SEBI Adjudicating Officer Amit Kapoor held that promoter Narendrasinh J. Chauhan and seven promoter-group members, being persons acting in concert (PACs), violated Regulation 3(2) of the SAST Regulations.

The proceedings arose from the company board's approval on November 2, 2021, of a preferential allotment of 23 lakh convertible warrants. Of these, 18 lakh were intended for Chauhan, while 5 lakh were meant for non-promoter allottees.

Upon conversion of the warrants, the board approved allotment of 18 lakh equity shares to Chauhan on May 8, 2023.

According to SEBI, Chauhan and the other noticees were members of the promoter group and therefore persons acting in concert. The acquisition increased the promoter/promoter-group shareholding by 5.82%, triggering the mandatory open-offer requirement under Regulation 3(2) of the SAST Regulations.

However, no open offer was made, leading to adjudication proceedings.

The noticees argued that the acquisition arose from a preferential allotment intended to rescue the financially distressed company. They said it did not result in any change in control and caused no prejudice to public shareholders.

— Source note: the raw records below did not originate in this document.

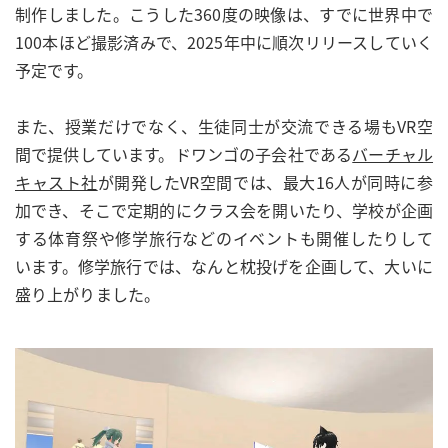
制作しました。こうした360度の映像は、すでに世界中で
100本ほど撮影済みで、2025年中に順次リリースしていく
予定です。
また、授業だけでなく、生徒同士が交流できる場もVR空
間で提供しています。ドワンゴの子会社である
バーチャル
キャスト社
が開発したVR空間では、最大16人が同時に参
加でき、そこで定期的にクラス会を開いたり、学校が企画
する体育祭や修学旅行などのイベントも開催したりして
います。修学旅行では、なんと枕投げを企画して、大いに
盛り上がりました。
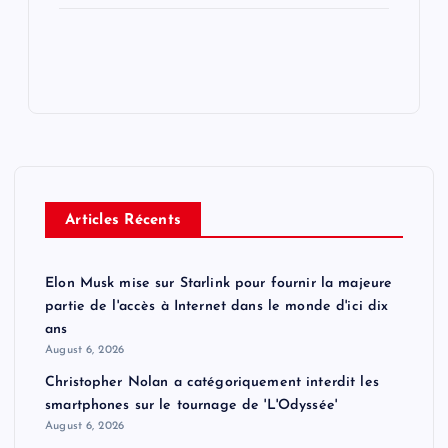
Articles Récents
Elon Musk mise sur Starlink pour fournir la majeure
partie de l'accès à Internet dans le monde d'ici dix
ans
August 6, 2026
Christopher Nolan a catégoriquement interdit les
smartphones sur le tournage de 'L'Odyssée'
August 6, 2026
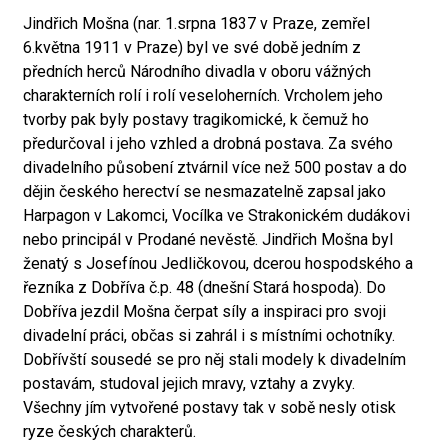
Jindřich Mošna (nar. 1.srpna 1837 v Praze, zemřel
6.května 1911 v Praze) byl ve své době jedním z
předních herců Národního divadla v oboru vážných
charakterních rolí i rolí veseloherních. Vrcholem jeho
tvorby pak byly postavy tragikomické, k čemuž ho
předurčoval i jeho vzhled a drobná postava. Za svého
divadelního působení ztvárnil více než 500 postav a do
dějin českého herectví se nesmazatelně zapsal jako
Harpagon v Lakomci, Vocílka ve Strakonickém dudákovi
nebo principál v Prodané nevěstě. Jindřich Mošna byl
ženatý s Josefínou Jedličkovou, dcerou hospodského a
řezníka z Dobříva č.p. 48 (dnešní Stará hospoda). Do
Dobříva jezdil Mošna čerpat síly a inspiraci pro svoji
divadelní práci, občas si zahrál i s místními ochotníky.
Dobřívští sousedé se pro něj stali modely k divadelním
postavám, studoval jejich mravy, vztahy a zvyky.
Všechny jím vytvořené postavy tak v sobě nesly otisk
ryze českých charakterů.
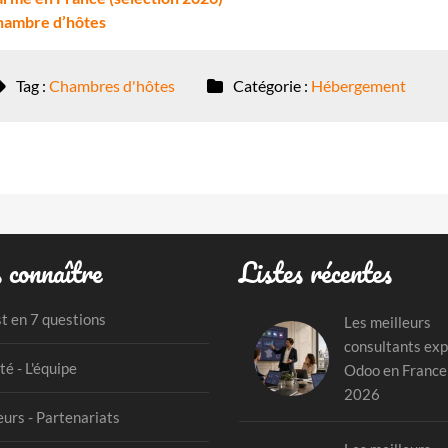
chambre d’hôtes
Tag :
Chambres d'hôtes
Catégorie :
Hébergement
 connaître
Listes récentes
st en 7 questions
Les meilleurs
consultants exp
té - L'équipe
Odoo en France
2026
urs - Partenariats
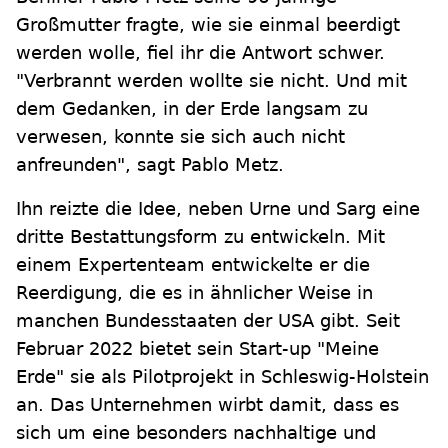
Großmutter fragte, wie sie einmal beerdigt
werden wolle, fiel ihr die Antwort schwer.
"Verbrannt werden wollte sie nicht. Und mit
dem Gedanken, in der Erde langsam zu
verwesen, konnte sie sich auch nicht
anfreunden", sagt Pablo Metz.
Ihn reizte die Idee, neben Urne und Sarg eine
dritte Bestattungsform zu entwickeln. Mit
einem Expertenteam entwickelte er die
Reerdigung, die es in ähnlicher Weise in
manchen Bundesstaaten der USA gibt. Seit
Februar 2022 bietet sein Start-up "Meine
Erde" sie als Pilotprojekt in Schleswig-Holstein
an. Das Unternehmen wirbt damit, dass es
sich um eine besonders nachhaltige und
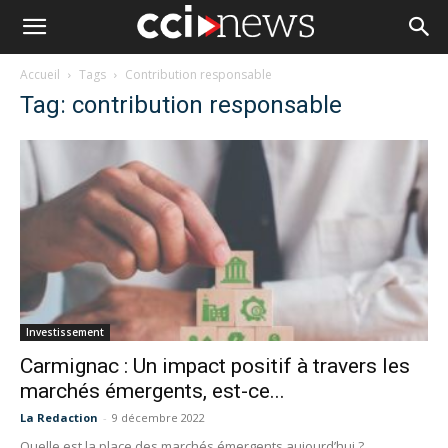
Accueil
Tags
Contribution responsable
Tag: contribution responsable
Investissement
Carmignac : Un impact positif à travers les
marchés émergents, est-ce...
La Redaction
-
9 décembre 2022
Quelle est la place des marchés émergents aujourd’hui ?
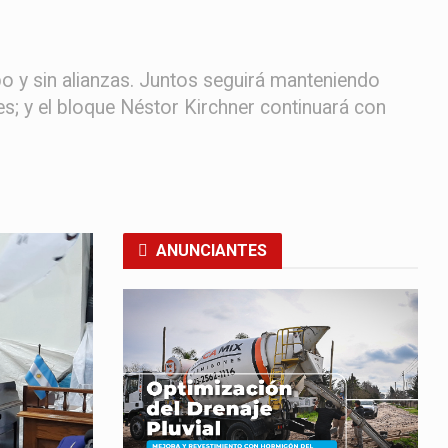
po y sin alianzas. Juntos seguirá manteniendo
les; y el bloque Néstor Kirchner continuará con
ANUNCIANTES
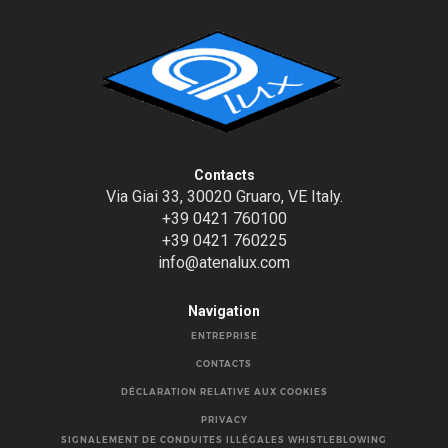
Contacts
Via Giai 33, 30020 Gruaro, VE Italy.
+39 0421 760100
+39 0421 760225
info@atenalux.com
Navigation
ENTREPRISE
CONTACTS
DÉCLARATION RELATIVE AUX COOKIES
PRIVACY
SIGNALEMENT DE CONDUITES ILLÉGALES WHISTLEBLOWING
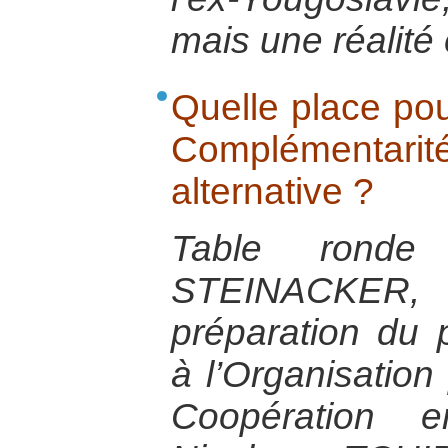
mais une réalité 
Quelle place pour
Complémenta
alternative ?
Table rond
STEINACKER, 
préparation du 
à l’Organisation 
Coopération 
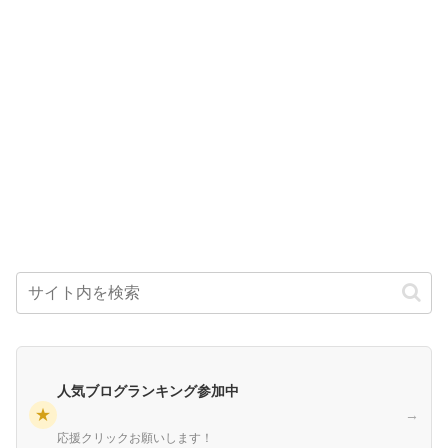
人気ブログランキング参加中
★
→
応援クリックお願いします！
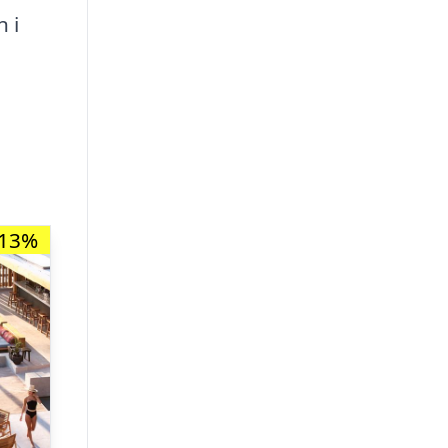
 i
-13%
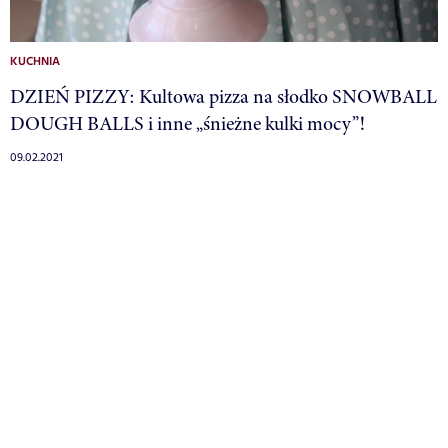
KUCHNIA
DZIEŃ PIZZY: Kultowa pizza na słodko SNOWBALL
DOUGH BALLS i inne „śnieżne kulki mocy”!
09.02.2021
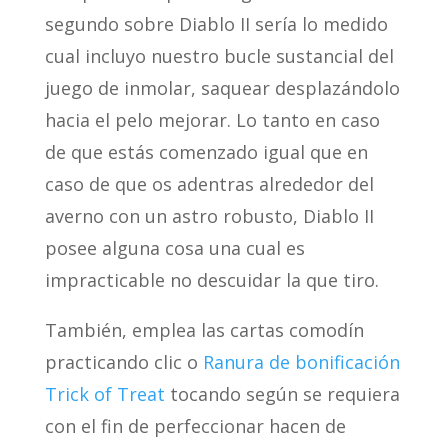
segundo sobre Diablo II serí­a lo medido
cual incluyo nuestro bucle sustancial del
juego de inmolar, saquear desplazándolo
hacia el pelo mejorar. Lo tanto en caso
de que estás comenzado igual que en
caso de que os adentras alrededor del
averno con un astro robusto, Diablo II
posee alguna cosa una cual es
impracticable no descuidar la que tiro.
También, emplea las cartas comodín
practicando clic o
Ranura de bonificación
Trick of Treat
tocando según se requiera
con el fin de perfeccionar hacen de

Referring to Regulation 3(2), the regulator observed,

“..acquirer, along with PACs, holding 25% or more shares or voting rights in a target company, may acquire more than 5% of the shares or voting rights in the target company in a financial year, only after making an open offer for acquiring shares of such target company in accordance with SAST Regulations.”

It noted that, for calculating additional voting rights acquired, gross acquisitions must be considered. It added that where new shares are issued, the difference between pre-allotment and post-allotment voting rights constitutes the additional acquisition.

Observing the shareholding pattern before and after issuance of the 18 lakh equity shares, it observed,

“I note that pursuant to the conversion of warrants into the equity shares, shareholding of the Acquirer (Noticee 1) increased by more than 5% which in turn resulted in increase in his shareholding and also that of the Promoter/ Promoter Group of the Target Company, by 5.82%.”

It also rejected the noticees' contention that the preferential allotment was undertaken to rescue the company and benefited public shareholders. It held that such considerations were irrelevant to compliance with Regulation 3(2).

The regulator said an open offer is mandatory when an acquirer and PACs already holding 25% or more acquire more than 5% additional voting rights in a financial year.

Accordingly, SEBI imposed a ₹10 lakh penalty on the noticees, jointly and severally.